Credit card data stolen from hundreds of attendees at Boston conventions
Thieves pinched the credit card data for hundreds of attendees of two conferences held in Boston, a city in the US state of Massachusetts, this past autumn.
The Boston Globe said on Wednesday that victims have reported fraudulent purchases made on their accounts around the US and overseas.
It’s unclear how the thieves got the card numbers, although many victims said they used their credit cards in Boston restaurants and businesses – particularly in the Seaport District, where the Boston Convention Exhibition Center that they were attending is located.
Georges Benjamin, executive director of the American Public Health Association, told the Boston Globe that this is the first time his group has experienced such a thing.
The group hosted 13,000 convention-goers in early November, out of which, so far, 100 have reported that fraud was carried out on their accounts.
In one case, a crook tried to make a $100,000 purchase on one of the accounts.

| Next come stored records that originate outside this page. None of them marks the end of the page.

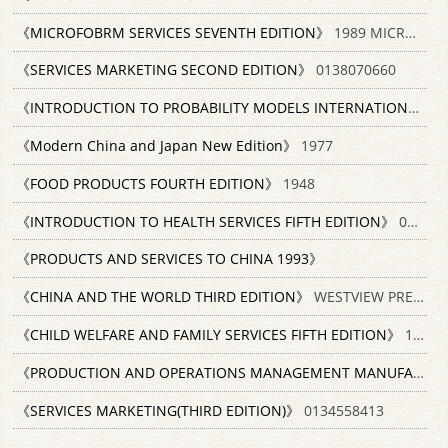
《MICROFOBRM SERVICES SEVENTH EDITION》
1989 MICROFORMS INTERNATIONAL MARKETING CORPORATION AND OXFORD MICROFORM PUBLICATIONS
《SERVICES MARKETING SECOND EDITION》
0138070660
《INTRODUCTION TO PROBABILITY MODELS INTERNATIONAL EDITION Third Edition》
《Modern China and Japan New Edition》
1977
《FOOD PRODUCTS FOURTH EDITION》
1948
《INTRODUCTION TO HEALTH SERVICES FIFTH EDITION》
0827378521
《PRODUCTS AND SERVICES TO CHINA 1993》
《CHINA AND THE WORLD THIRD EDITION》
WESTVIEW PRESS 0813315956
《CHILD WELFARE AND FAMILY SERVICES FIFTH EDITION》
1991 0801315107
《PRODUCTION AND OPERATIONS MANAGEMENT MANUFACTURING AND SERVICES EIGHTH EDITION》
《SERVICES MARKETING(THIRD EDITION)》
0134558413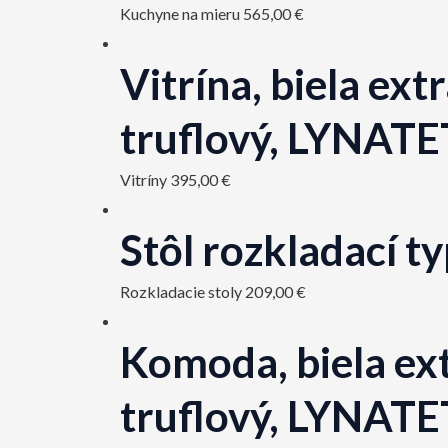
Kuchyne na mieru
565,00
€
Vitrína, biela e
truflový, LYNATE
Vitríny
395,00
€
Stôl rozkladací 
Rozkladacie stoly
209,00
€
Komoda, biela ex
truflový, LYNATE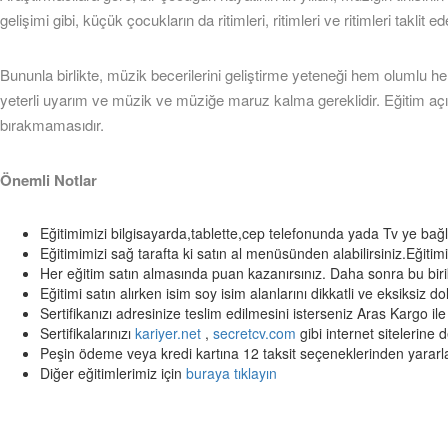
gelişimi gibi, küçük çocukların da ritimleri, ritimleri ve ritimleri taklit
Bununla birlikte, müzik becerilerini geliştirme yeteneği hem olumlu he
yeterli uyarım ve müzik ve müziğe maruz kalma gereklidir. Eğitim açı
bırakmamasıdır.
Önemli Notlar
Eğitimimizi bilgisayarda,tablette,cep telefonunda yada Tv ye bağla
Eğitimimizi sağ tarafta ki satın al menüsünden alabilirsiniz.Eğitim
Her eğitim satın almasında puan kazanırsınız. Daha sonra bu birikt
Eğitimi satın alırken isim soy isim alanlarını dikkatli ve eksiksiz d
Sertifikanızı adresinize teslim edilmesini isterseniz Aras Kargo ile
Sertifikalarınızı
kariyer.net
,
secretcv.com
gibi internet sitelerine d
Peşin ödeme veya kredi kartına 12 taksit seçeneklerinden yararlan
Diğer eğitimlerimiz için
buraya tıklayın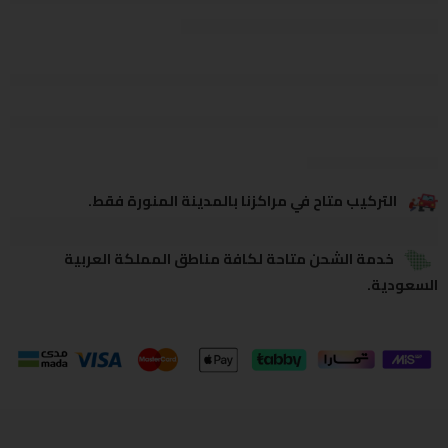
يشاهدون هذا الآن
يشارك
التركيب متاح في مراكزنا بالمدينة المنورة فقط.
خدمة الشحن متاحة لكافة مناطق المملكة العربية
السعودية.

Another 200 people reported unauthorized charges after attending the annual conference of the American Society of Human Genetics, which hosted 8,000 attendees at the convention center in October.
The Boston businesses that could prove to be the weak spot have claimed that they’re not the source of the breach.
For its part, the public authority that runs the convention center – Massachusetts Convention Center Authority (MCCA) – said that the data breach didn’t happen inside the convention hall.
MCAA spokesman Mac Daniel said in a statement seen by the Boston Globe that the authority began investigating around Thanksgiving after having received complaints from the two conference groups and at this point has concluded that the breaches didn’t happen at its facility:
After running internal checks and working with our customers, we found that no alleged theft occurred in any MCCA facility and appeared to occur at bars and restaurants across the city.
James E. Rooney, Executive Director of the MCCA, said in a statement that seven of its own employees were also victimized in the breach.
The general manager of a hotel connected to the convention center that hosted many attendees, the Westin Boston Waterfront Hotel, also told the Boston Globe that the breaches hadn’t originated in its systems.
A spokeswoman for the Briar Group, which owns M.J. O’Connor’s Restaurant as well as City Bar inside the Westin, told the Boston Globe that its security consultants hadn’t detected any system problems and that the company complies with security standards as outlined by the payment card industry.
So, at the moment, it’s unclear where the source of the data breach is.
Let’s hope it turns up soon so no one else falls victim.